I went along with the tests to see how I worked with Quinn Hartley, how we sounded together, how we looked, to see if there was that incalculable something between us: chemistry, alchemy, ratings magic. Part of it was simple curiosity would I make the grade? Part of it was ambition. It is difficult, after all, to say, This is enough. I'll stop here, when you are being offered so much more.
Anyway, I never thought I'd get it.
I rested my mug on the countertop and carefully ripped the article out of the magazine. Folding it in half, I took my coffee in the other hand and returned to the living room with its doubleheight swagged windows, Aubusson rug, and custom-made Italian chairs, all the carefully accumulated accouterments of permanence. When we moved in, I was seven months pregnant. It was our first real place as a family, and I wanted it to be perfect. The scent of all the anonymous apartments I'd had in all the anonymous cities still clung to me, gray impersonal rooms that could be vacated at a moment's notice when I got the call to move on. And all the while, longing for a home.

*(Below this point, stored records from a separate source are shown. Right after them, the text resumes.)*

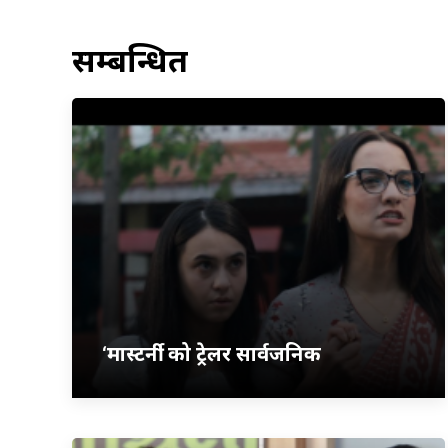
सम्बन्धित
‘मास्टर्नी’ को ट्रेलर सार्वजनिक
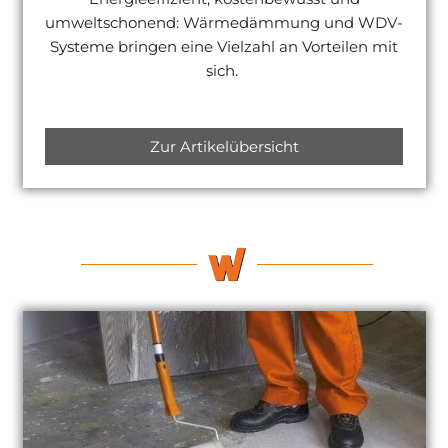
umweltschonend: Wärmedämmung und WDV-
Systeme bringen eine Vielzahl an Vorteilen mit
sich.
Zur Artikelübersicht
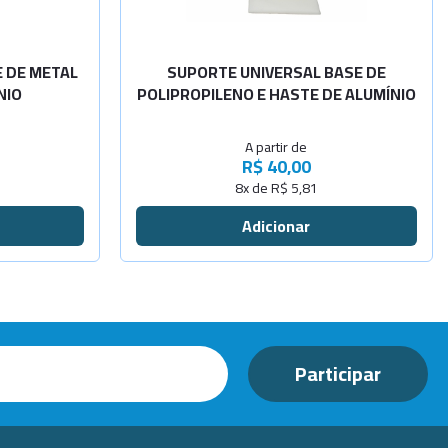
 DE METAL
SUPORTE UNIVERSAL BASE DE
NIO
POLIPROPILENO E HASTE DE ALUMÍNIO
A partir de
R$ 40,00
8x de R$ 5,81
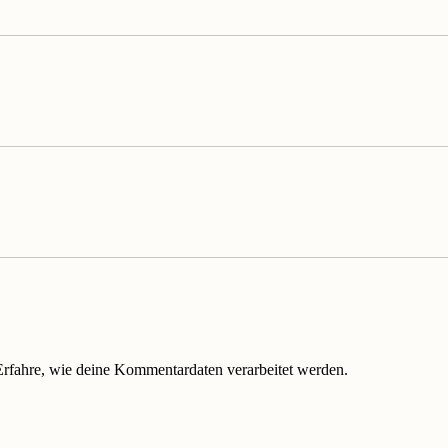
Erfahre, wie deine Kommentardaten verarbeitet werden.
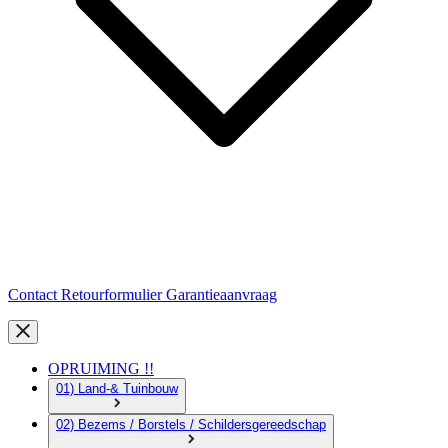
Contact
Retourformulier
Garantieaanvraag
OPRUIMING !!
01) Land-& Tuinbouw
02) Bezems / Borstels / Schildersgereedschap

On the bookshelf, there is a large burgundy leather loose-leaf, and I pulled it down gently. Inside, I had pasted the articles that trailed after my professional career, from Burlington, Providence, Pittsburgh, a scrapbook of the past fourteen years until I made it to New York, complete with grainy photographs of my face behind a series of studio desks. I flipped past the page that held tabloid photos of my wedding to David three years ago, inky shots of us standing outside Tavern on the Green. Our faces, perhaps because of the long-distance lens, seem strangely expressionless, handsome cutouts of a bride and groom. We had only known each other six months, love was still most of all a hunch.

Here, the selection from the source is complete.